Maybe everyone is just tired. They could have a lot more hockey to play and don’t want to use up the energy. Perhaps the message – whatever message that is – has been sent.
Or maybe, there isn’t much of a point to it in the first place.
Would anyone miss them? After a few gatherings of little consequence, no one in the stands is excited for them.
– Going back to calling cross checks and stick infractions for a moment, maybe the players being afraid of a penalty call and putting their team down a man in the playoffs is enough to change behavior, unlike being punched in the face.
If you call the cross checks, you won’t see them, as the stakes for being in the box during the playoffs are so large. In the regular season, forget about it. The fate of teams won’t be sealed by one game in the middle of the season. At least, not in their minds. One game in the playoffs? You bet they pay attention.
– The value of staying out of the penalty box is obviously higher in overtime, since the stakes are so high. But what about the value in regulation? There may be time to get a goal back, but what is at stake when you go to the box in the first sixty minutes?
Of the 27 games of playoff hockey so far, 14 have ended as a one goal game. Seven of those ended in OT. Also, in the other 13 games played that ended with more than a one goal deficit, six of those featured an empty net goal from the winning team. That means that the losing team felt they still had a chance to win enough to pull the goalie.
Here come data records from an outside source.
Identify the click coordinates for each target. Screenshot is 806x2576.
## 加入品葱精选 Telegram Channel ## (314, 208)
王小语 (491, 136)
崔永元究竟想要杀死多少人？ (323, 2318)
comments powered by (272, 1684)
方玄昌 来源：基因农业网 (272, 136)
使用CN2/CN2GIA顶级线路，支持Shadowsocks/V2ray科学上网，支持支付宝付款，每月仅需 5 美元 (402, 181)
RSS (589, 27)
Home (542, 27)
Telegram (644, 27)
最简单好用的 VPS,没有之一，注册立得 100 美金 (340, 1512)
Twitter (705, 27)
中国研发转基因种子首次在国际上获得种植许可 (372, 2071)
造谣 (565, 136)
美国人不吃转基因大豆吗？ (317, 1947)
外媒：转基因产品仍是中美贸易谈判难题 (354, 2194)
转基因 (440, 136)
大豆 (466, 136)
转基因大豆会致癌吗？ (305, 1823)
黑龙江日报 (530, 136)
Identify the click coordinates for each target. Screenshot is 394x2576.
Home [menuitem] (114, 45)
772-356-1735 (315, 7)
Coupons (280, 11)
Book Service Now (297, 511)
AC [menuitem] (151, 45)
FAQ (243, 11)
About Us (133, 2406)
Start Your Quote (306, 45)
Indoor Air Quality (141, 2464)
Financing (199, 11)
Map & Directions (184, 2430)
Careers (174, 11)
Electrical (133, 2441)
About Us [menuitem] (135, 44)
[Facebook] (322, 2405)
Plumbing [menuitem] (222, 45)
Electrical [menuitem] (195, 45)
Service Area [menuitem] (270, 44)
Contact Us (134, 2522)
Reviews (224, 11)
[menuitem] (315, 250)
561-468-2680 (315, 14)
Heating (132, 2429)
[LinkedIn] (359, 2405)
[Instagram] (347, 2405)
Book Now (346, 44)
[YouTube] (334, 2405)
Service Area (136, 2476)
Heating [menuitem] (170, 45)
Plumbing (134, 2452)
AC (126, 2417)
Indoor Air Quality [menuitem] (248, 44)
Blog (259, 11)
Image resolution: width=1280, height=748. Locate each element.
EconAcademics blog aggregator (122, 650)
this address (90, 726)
Twenty of the twenty-seven games played could have been swung by a goal or two. That same goal that is prized so much in overtime could have settled things in regulation.
The argument could be made that if a team didn’t score a power play goal, the penalty didn’t matter in the end. Not true, since two minutes of killing a penalty is two minutes you aren’t in control of your own destiny. You have to defend, when you could be controlling the play.
The value of regulation hockey doesn’t seem as big since it is spread out over so much time, and the stakes seem lower. The regular season proves that. 4,920 minutes of regulation hockey is a lot of hockey. There are Meat Loaf albums that are shorter than that. Not many, but they exist. Spread out a lost point here or there, and you don’t even see it. But it can bite you in the end. Ask the Bruins or Kings.
Teams that take silly penalties might want to think this one over.
– If the same Islanders team that started last night’s OT loss to Washington has stayed on the ice the entire game, they could have destroyed the Capitals. They were fast, passed the puck well, and constantly attacking. Instead, they changed their tune after Washington got on the board. Playoff hockey is a hard pace to keep up. That doesn’t mean they shouldn’t, or can’t.
– I just wrote a whole draft about Dustin Byfuglien and his press scrum after game 3 of their playoff series against the Ducks.
Instead of all that, what I really want to say is, nice one, Dustin.